Israel and Syria officially announced on Wednesday the resumption of peace talks that were frozen eight years ago. The two countries have been holding indirect peace negotiations since Monday.
"In contacts with Israel and Syria in the past few months, we have been providing active assistance for the parties to launch dialogue. Its resumption has been welcomed by Moscow," said Andrei Nesterenko, who was recently appointed Foreign Ministry spokesman.
Syrian President Bashar Assad said in April that peace talks would only be possible if Israel accepts his demand for a full return of the Golan Heights, which Israel occupied in the 1967 Arab-Israeli Six Day War.
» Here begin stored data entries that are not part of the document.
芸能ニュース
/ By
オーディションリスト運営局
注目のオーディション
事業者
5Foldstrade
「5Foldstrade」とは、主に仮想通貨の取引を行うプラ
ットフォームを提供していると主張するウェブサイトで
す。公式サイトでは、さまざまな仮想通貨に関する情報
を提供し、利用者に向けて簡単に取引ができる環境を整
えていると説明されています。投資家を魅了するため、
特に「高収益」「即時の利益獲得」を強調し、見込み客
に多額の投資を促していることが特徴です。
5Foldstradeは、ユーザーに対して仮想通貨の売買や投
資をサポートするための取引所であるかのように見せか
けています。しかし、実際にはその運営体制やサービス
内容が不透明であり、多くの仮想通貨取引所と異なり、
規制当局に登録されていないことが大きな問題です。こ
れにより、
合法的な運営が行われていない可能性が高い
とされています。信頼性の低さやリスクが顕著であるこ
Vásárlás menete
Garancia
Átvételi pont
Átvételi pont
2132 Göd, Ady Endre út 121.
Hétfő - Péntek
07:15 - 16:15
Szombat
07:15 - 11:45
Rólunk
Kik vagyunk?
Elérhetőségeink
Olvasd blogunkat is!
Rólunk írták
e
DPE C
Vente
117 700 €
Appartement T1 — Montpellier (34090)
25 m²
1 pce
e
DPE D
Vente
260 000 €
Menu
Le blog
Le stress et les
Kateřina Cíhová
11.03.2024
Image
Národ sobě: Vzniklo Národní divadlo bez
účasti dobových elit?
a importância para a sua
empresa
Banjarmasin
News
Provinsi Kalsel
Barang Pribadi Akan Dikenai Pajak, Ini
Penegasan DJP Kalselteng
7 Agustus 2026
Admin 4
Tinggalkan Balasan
Israel earlier said talks with Syria could be resumed, but on the condition that Damascus first disassociate itself from Palestinian terrorist groups, Hezbollah in Lebanon, and Iran.
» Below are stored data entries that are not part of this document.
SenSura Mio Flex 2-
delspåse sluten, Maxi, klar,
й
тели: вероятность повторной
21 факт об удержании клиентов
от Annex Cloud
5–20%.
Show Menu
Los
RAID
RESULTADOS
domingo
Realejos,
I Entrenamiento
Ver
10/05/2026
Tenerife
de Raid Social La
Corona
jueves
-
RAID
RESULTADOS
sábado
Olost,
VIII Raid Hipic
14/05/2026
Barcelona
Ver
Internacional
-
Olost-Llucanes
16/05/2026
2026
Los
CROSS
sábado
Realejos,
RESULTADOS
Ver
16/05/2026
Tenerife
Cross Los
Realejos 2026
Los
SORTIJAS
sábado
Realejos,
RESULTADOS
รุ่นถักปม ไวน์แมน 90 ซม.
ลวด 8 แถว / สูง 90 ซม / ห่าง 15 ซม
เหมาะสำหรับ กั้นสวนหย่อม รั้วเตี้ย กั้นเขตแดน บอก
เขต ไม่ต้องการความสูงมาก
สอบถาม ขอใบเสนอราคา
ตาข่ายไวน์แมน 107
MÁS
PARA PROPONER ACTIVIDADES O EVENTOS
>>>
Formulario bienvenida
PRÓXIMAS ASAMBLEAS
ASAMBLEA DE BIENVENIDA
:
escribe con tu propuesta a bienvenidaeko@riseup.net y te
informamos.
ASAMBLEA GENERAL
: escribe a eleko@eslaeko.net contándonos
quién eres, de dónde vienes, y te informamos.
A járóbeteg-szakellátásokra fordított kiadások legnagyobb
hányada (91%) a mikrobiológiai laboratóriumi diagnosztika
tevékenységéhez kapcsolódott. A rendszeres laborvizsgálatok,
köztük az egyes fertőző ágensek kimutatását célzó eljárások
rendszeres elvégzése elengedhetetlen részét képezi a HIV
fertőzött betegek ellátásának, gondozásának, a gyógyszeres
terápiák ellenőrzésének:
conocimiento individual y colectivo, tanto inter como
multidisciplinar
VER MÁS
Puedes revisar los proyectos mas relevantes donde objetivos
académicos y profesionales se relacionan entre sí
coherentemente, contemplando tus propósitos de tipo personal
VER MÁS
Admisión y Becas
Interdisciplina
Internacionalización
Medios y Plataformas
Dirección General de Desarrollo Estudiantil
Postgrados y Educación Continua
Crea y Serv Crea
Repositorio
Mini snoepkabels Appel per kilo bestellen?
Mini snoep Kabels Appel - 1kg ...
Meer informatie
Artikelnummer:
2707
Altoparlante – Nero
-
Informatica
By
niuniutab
Turkish Foreign Minister Ali Babacan said on Thursday Israeli and Syrian officials were satisfied with the course of bilateral peace talks.
"The parties are satisfied with the talks which have been held in Istanbul over three days. A common platform for a dialogue has been created. The talks will be held regularly," Babacan told reporters in Ankara.
Turkey offered its assistance as a mediator in the bilateral peace talks between Israel and Syria in April.